Although daily consumptions generates way too much paper and plastic (receipts for everything, including riding the bus or buying an egg), thrifty people (and people who can´t stand to see a ton of plastic being sent to landfills) collect plastic bags and bottles and make “bricks” out of them, like this. As is mentioned in the video, you can construct houses out of recycled things such as these, and out of all sorts of other re-purposed, found material.
My host family lives in one of the most privileged and beautified cerros in Valparaíso where it is common to hear more English and German than Spanish at certain times of day. Tourists come here to soak up the big colorful houses and eclectic street art, quirky alleyways and craft boutiques. This area has suffered from gentrification. After the city was named a World Heritage Site in 2003, a multimillion dollar beautification campaign was started to sweep away the “tragic elements” and less-salubrious parts of El Puerto. Unfortunately, this process drove up property values and many of the beautiful houses that are in Cerros Alegre and Concepción are not actually homes, but vacation spaces for wealthy people from the capital or museums, or completely abandoned, their previous inhabitants having been displaced. This reality is stark in light of the poverty in other parts of the city and the many people without real homes.

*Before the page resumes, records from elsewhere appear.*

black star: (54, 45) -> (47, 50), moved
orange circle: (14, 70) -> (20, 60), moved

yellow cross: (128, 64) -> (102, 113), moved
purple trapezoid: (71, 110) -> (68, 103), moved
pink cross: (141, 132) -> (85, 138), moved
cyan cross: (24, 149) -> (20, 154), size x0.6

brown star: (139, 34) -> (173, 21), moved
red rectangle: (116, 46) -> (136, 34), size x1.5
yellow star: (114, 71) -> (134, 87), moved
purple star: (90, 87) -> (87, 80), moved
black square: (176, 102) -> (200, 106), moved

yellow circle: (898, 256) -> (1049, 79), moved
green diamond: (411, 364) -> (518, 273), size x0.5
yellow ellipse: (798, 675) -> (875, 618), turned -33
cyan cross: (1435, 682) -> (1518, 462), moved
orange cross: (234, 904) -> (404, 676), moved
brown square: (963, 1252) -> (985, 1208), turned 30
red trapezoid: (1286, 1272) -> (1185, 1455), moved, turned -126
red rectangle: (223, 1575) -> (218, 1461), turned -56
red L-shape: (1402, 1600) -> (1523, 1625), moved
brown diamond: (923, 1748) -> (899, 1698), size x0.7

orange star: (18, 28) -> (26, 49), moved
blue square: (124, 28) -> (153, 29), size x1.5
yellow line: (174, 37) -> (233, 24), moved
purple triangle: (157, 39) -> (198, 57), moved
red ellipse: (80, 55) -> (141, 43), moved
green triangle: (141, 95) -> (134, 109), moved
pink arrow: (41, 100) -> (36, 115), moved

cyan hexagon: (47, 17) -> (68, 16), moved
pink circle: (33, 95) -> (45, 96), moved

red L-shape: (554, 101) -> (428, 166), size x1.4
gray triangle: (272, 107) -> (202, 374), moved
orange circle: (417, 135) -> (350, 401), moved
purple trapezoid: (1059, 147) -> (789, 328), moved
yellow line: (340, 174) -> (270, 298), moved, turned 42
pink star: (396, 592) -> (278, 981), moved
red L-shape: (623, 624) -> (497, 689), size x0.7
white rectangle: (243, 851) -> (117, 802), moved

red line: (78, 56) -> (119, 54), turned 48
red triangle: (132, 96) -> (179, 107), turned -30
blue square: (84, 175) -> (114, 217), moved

When a building is abandoned, people occupy it. There are whole squat neighborhoods. People learn how to access water and electricity and create homes out of stuff that they find. I spend much of my time at a house that used to be a squat. The current inhabitants are refurbishing it using mostly materials that we find and reappropriate. We salvaged four huge pieces of wood from an abandoned lot the other day (it was worth the splinters) and carried them on our backs down one hill and up another for the house. We´ve found cement, lots of wood, funiture, food, tools, paint. Re-appropriation of trash is celebrated and practiced by many, as it should be. I find that people here in general know how to work the things that they use much better, because often they have built them, or fixed them themselves. Creativity and ingenuity abound where resources lack and the result is beautiful patchwork things and homes, warmed by the fire of the people inside of them. These are the spaces that should be celebrated in Valparaíso instead of the clean streets, non-political art and safe, empty houses, but it´s just as well that the tourists don´t discover them.